Bovarisme versus Aquabonisme

Les récits des cours et les états d’âme du pédagogue dubitatif coexistent avec la trace précise d'une pratique culturelle vive. Il relate chaque semaine un film vu et commenté, et c'est l'occasion de se remémorer des titres retenus par le temps, ou oubliés : Identification d'une femme d'ANTONIONI ou Les Capricieux de Michel DEVILLE, Les chasses du Comte Zaroff ou des films d'Alain RESNAIS... Il y a aussi des pièces de théâtre amateur et pro. Ce qui frappe, ce sont les kilomètres avalés depuis le petit village perdu pour accomplir ces sorties : TNP de Villeurbanne, Apte, Festival d'Avignon et bien sûr, le chef-lieu de la Drôme, Valence, où l'auteur va au cinéma et fréquente La Compagnie des Spectacles de la Vallée du Rhône (Les SVR !). On y lit une importance profonde donnée aux grandes histoires lues et vues (Phèdre, Emma Bovary, L'Odyssée), que l'enseignant, tantôt enflammé par ce qu'il y entend de vérités humaines, tantôt désespéré d'avoir à forcer des élèves à y accéder, ramène à la surface.
 

Avant Jack

C'est un voyage émouvant dans la vie culturelle d'un enseignant avant Jack LANG, avant le statut d’intermittent, avant la communication virale et les séries à la pelle... Une vie passée à voir, à lire, à dire et à en penser quelque chose. Voilà ce qu'est ce passionnant Journal désenchanté, Janvier 1979 – Décembre 1989, au cours duquel l'auteur ne cesse de douter du bien fondé de son travail de notations quotidiennes. « Il faudrait mieux brûler que de lire. Qui pourrait comprendre tant de platitude quotidienne ? » écrit-il au 5 octobre 1984. Ce qu'il ne sait pas, ce professeur de 40 ans qui s'écrit, c'est que le monde aura tellement changé 40 ans plus tard, que la façon qu'il a de réfléchir aux élèves, à la pédagogie, aux notions qu'il découvre en enseignant, cette façon même qu'il a de s'autoriser à en formuler quelque chose, aura un prix infini. Ce qu'il ne sait pas non plus, c'est qu'il m'aura conduite, moi au moins, sur les chemins d'un pays de lettres qui auront fait de moi, envers et contre tout, une femme qui écrit et lit encore, malgré la honte bien souvent, de ne plus avoir de pratique culturelle que le geste de cliquer sur épisode suivant, de me gaver de fictions pulsionnelles dont le nom de la boîte de production et le logo me sont davantage connus que celui du réalisateur.
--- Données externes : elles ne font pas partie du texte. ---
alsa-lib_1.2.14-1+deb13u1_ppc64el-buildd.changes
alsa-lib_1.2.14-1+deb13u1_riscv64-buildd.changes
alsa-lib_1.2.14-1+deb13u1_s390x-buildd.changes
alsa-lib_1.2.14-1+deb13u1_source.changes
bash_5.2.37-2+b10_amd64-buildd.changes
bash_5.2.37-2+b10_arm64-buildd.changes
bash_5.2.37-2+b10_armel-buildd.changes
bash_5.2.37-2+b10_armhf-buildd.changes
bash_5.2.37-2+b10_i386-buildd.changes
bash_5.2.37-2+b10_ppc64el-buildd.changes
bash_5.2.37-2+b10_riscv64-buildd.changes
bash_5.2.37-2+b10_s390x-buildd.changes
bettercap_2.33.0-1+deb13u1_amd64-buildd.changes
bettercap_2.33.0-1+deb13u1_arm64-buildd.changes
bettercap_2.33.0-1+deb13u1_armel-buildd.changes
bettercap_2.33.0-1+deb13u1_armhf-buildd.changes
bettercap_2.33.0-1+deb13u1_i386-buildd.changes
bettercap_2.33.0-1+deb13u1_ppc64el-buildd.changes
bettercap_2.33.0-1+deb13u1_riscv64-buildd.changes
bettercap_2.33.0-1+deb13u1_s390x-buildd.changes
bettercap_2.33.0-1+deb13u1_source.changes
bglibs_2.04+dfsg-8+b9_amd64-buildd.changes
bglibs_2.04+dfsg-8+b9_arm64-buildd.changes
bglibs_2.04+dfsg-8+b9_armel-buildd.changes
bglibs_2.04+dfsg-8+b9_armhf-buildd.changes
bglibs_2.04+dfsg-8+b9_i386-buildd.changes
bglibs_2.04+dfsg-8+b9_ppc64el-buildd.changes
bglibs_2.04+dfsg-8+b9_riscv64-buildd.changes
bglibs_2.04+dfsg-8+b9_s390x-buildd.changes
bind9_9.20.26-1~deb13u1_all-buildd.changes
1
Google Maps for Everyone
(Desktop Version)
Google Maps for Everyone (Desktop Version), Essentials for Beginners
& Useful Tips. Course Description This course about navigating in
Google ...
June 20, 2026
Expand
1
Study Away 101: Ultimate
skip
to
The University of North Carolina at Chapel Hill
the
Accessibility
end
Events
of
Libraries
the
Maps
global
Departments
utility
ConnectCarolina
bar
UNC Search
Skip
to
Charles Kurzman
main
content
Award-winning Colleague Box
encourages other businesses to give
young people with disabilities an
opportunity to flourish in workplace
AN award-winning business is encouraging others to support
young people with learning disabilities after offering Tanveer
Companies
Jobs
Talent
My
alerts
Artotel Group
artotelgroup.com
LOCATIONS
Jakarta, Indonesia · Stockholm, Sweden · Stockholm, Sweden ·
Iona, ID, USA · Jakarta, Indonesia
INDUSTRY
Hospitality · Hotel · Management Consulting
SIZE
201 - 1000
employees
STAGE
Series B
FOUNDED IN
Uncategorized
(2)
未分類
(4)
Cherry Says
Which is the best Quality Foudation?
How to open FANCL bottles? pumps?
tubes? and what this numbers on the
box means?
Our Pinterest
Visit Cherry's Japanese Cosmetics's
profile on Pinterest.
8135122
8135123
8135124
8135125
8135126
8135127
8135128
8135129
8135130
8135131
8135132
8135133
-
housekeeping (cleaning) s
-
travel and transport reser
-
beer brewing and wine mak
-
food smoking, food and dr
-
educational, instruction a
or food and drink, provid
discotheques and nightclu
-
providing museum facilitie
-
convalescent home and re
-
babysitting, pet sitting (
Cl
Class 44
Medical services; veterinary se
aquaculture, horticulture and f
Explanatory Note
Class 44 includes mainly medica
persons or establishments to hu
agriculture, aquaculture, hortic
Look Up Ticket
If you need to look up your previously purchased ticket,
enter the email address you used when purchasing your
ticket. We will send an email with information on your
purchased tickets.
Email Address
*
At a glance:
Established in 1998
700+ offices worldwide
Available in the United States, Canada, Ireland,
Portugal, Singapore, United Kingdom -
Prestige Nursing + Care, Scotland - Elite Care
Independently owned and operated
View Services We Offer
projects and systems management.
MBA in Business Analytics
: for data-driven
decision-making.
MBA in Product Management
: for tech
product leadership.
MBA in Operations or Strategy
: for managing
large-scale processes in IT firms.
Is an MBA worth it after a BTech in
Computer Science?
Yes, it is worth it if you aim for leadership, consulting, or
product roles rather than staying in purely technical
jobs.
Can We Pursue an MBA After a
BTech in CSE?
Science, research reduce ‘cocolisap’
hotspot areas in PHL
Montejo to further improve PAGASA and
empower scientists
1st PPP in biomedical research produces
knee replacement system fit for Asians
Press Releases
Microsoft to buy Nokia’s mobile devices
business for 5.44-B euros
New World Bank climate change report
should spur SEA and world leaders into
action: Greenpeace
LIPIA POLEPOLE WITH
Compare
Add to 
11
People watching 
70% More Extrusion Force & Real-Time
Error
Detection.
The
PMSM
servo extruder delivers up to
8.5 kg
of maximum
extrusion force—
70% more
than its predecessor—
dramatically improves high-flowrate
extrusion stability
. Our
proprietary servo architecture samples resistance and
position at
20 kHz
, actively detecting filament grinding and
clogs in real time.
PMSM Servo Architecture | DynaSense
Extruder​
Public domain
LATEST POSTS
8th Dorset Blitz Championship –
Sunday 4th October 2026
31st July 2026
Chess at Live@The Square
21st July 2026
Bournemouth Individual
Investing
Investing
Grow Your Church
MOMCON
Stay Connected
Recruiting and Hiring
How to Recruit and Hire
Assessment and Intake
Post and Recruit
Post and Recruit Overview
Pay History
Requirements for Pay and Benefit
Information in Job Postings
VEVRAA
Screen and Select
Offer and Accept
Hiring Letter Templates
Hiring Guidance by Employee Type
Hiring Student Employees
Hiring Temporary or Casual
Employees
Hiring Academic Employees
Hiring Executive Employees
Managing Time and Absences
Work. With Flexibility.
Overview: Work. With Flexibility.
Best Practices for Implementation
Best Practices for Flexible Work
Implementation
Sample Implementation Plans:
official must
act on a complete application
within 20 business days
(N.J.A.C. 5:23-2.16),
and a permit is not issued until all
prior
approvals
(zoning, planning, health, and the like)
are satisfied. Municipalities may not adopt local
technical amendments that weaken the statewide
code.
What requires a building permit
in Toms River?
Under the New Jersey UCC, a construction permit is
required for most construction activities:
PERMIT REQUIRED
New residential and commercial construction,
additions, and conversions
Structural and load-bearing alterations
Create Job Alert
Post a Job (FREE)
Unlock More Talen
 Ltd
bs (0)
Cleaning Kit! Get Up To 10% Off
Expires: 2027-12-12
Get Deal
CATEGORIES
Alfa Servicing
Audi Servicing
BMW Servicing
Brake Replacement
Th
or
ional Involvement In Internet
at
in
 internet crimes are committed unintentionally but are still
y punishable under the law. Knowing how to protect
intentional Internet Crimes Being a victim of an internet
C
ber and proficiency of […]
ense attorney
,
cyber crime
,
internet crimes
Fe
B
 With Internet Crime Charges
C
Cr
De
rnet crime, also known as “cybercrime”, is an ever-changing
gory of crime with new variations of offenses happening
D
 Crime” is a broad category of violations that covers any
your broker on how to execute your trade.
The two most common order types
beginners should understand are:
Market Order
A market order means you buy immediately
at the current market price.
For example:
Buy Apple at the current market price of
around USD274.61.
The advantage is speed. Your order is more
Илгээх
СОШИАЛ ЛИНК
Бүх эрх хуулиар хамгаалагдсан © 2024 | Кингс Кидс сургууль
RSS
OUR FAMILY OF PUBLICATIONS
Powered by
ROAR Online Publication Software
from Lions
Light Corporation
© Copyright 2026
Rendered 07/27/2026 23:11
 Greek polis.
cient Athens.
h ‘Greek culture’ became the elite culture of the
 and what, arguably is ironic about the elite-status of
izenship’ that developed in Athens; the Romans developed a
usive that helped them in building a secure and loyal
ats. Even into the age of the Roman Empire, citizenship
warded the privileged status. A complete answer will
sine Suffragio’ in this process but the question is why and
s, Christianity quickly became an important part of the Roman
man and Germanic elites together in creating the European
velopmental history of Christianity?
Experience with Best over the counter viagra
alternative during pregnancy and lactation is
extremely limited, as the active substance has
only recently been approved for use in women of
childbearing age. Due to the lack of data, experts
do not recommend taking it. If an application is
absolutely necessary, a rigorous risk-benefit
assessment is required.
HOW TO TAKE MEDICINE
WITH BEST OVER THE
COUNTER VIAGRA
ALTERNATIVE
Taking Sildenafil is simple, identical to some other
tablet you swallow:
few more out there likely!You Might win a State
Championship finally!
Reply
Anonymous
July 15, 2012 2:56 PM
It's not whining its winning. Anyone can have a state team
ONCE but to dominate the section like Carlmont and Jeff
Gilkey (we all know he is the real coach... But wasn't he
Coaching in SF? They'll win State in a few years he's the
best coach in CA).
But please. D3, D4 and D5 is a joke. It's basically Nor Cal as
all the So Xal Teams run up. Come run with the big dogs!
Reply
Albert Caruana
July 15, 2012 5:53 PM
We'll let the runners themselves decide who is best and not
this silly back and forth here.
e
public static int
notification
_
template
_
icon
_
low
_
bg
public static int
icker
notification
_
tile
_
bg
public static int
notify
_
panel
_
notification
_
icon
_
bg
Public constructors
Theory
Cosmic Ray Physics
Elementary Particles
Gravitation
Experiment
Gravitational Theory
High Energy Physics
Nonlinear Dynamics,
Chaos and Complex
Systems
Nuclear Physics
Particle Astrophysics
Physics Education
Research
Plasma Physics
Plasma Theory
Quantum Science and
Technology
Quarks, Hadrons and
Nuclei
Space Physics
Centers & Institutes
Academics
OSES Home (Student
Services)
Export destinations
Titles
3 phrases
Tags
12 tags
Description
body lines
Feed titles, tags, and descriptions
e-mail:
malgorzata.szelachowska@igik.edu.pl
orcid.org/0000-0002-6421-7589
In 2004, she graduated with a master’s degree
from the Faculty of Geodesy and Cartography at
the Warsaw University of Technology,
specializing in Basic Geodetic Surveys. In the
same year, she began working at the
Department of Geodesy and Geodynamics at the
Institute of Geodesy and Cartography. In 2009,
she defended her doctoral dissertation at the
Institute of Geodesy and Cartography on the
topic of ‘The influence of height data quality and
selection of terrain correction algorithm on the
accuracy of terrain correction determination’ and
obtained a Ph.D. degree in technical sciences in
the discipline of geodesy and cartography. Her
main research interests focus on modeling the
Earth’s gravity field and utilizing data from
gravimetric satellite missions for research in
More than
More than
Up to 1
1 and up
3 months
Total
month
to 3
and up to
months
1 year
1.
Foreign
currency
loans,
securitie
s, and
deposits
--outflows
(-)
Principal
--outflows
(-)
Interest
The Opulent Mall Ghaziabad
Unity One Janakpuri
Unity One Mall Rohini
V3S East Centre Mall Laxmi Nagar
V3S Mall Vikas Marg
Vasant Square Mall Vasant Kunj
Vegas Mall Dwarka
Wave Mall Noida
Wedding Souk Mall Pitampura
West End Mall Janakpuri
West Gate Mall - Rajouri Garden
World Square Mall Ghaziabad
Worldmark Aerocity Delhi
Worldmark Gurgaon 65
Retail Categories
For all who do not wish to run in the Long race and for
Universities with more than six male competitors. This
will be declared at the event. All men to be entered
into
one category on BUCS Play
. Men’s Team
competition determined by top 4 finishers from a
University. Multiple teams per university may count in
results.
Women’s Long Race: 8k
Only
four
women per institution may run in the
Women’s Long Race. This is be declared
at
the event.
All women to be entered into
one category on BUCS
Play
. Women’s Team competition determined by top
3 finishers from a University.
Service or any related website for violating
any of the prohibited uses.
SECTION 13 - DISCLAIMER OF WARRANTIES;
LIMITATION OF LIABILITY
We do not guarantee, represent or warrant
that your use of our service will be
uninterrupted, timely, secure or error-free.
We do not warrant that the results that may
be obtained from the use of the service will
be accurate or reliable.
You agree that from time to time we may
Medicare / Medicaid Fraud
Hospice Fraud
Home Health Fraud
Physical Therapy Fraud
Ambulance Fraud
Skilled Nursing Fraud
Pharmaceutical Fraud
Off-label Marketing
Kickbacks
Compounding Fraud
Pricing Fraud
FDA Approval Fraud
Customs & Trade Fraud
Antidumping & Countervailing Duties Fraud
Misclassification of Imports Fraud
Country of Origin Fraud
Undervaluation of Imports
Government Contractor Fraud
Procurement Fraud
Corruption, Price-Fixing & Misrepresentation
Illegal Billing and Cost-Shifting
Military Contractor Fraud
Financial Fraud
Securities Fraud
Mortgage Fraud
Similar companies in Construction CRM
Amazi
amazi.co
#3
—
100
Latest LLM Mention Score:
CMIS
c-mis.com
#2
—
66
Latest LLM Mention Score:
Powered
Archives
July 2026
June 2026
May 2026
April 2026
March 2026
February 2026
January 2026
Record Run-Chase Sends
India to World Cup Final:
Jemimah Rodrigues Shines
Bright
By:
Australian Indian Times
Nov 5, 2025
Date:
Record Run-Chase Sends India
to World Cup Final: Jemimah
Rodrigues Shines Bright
Alors, grâce à lui, je vais me réveiller et moi aussi recommencer à tenir un journal, car il est bon de retenir un peu de ce qui passe sous nos pieds. C'est la leçon de ce livre.
Je lui laisse la conclusion, en faisant entendre son désir d'enseignant de 1984, un désir fragile, original et généreux, quelque chose qui sonne pourtant tout neuf en ce début 2023 et qui pourrait passer pour des vœux :
« J'étudie des textes, en classe, parfois désespérant. Je pourrais passer pour enseigner le désenchantement, enseigner que tout passe dans le flux du Temps, qu'il ne reste rien de nous. En fait je veux croire qu'il se constitue depuis que les hommes existent, se parlent, s'aiment, se haïssent, un capital de relations psychiques - sans notion de bien et de mal - qui enrichit l'univers, et multipliable à l'infini. Ainsi se constitue une sorte "d'énergie spirituelle". En fait rien ne passe jamais même si nous semblons l'oublier ».

 

Anaïs MACHINE

(10 février 2023)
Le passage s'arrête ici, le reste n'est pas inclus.